Skip the images and restate every line of the records exactly.
::::::
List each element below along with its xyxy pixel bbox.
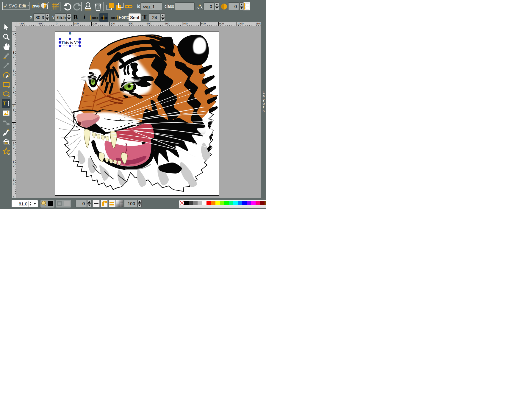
svg-text:0: 0 [13,32,14,35]
svg-text:500: 500 [147,22,151,25]
svg-text:-100: -100 [38,22,43,25]
svg-text:0: 0 [13,110,14,113]
svg-text:abcd: abcd [92,16,98,19]
svg-text:This is V7: This is V7 [61,40,79,45]
svg-text:200: 200 [92,22,97,25]
svg-text:SVG: SVG [33,4,40,8]
svg-text:0: 0 [13,55,14,58]
svg-text:400: 400 [129,22,133,25]
svg-text:100: 100 [74,22,79,25]
svg-text:800: 800 [201,22,206,25]
svg-text:-200: -200 [20,22,25,25]
svg-text:0: 0 [13,73,14,77]
svg-text:700: 700 [183,22,188,25]
svg-text:0: 0 [13,164,14,167]
svg-text:0: 0 [56,22,57,25]
svg-text:ab: ab [101,16,104,19]
svg-text:1100: 1100 [256,22,262,25]
svg-text:1000: 1000 [237,22,244,25]
svg-text:300: 300 [110,22,115,25]
svg-text:600: 600 [165,22,170,25]
svg-text:cd: cd [104,16,108,19]
svg-text:0: 0 [13,128,14,131]
svg-text:0: 0 [13,182,14,185]
svg-text:abcd: abcd [111,16,117,19]
svg-text:900: 900 [219,22,224,25]
svg-text:T: T [3,100,7,107]
svg-text:0: 0 [13,91,14,95]
svg-text:0: 0 [13,146,14,149]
::::::
• **Answer space**
List each element below along with its xyxy pixel bbox.
svg-text:0: 0 [13,32,14,35]
svg-text:500: 500 [147,22,151,25]
svg-text:-100: -100 [38,22,43,25]
svg-text:0: 0 [13,110,14,113]
svg-text:abcd: abcd [92,16,98,19]
svg-text:This is V7: This is V7 [61,40,79,45]
svg-text:200: 200 [92,22,97,25]
svg-text:SVG: SVG [33,4,40,8]
svg-text:0: 0 [13,55,14,58]
svg-text:400: 400 [129,22,133,25]
svg-text:100: 100 [74,22,79,25]
svg-text:800: 800 [201,22,206,25]
svg-text:-200: -200 [20,22,25,25]
svg-text:0: 0 [13,73,14,77]
svg-text:700: 700 [183,22,188,25]
svg-text:0: 0 [13,164,14,167]
svg-text:0: 0 [56,22,57,25]
svg-text:ab: ab [101,16,104,19]
svg-text:1100: 1100 [256,22,262,25]
svg-text:1000: 1000 [237,22,244,25]
svg-text:300: 300 [110,22,115,25]
svg-text:600: 600 [165,22,170,25]
svg-text:cd: cd [104,16,108,19]
svg-text:0: 0 [13,128,14,131]
svg-text:0: 0 [13,182,14,185]
svg-text:abcd: abcd [111,16,117,19]
svg-text:900: 900 [219,22,224,25]
svg-text:T: T [3,100,7,107]
svg-text:0: 0 [13,91,14,95]
svg-text:0: 0 [13,146,14,149]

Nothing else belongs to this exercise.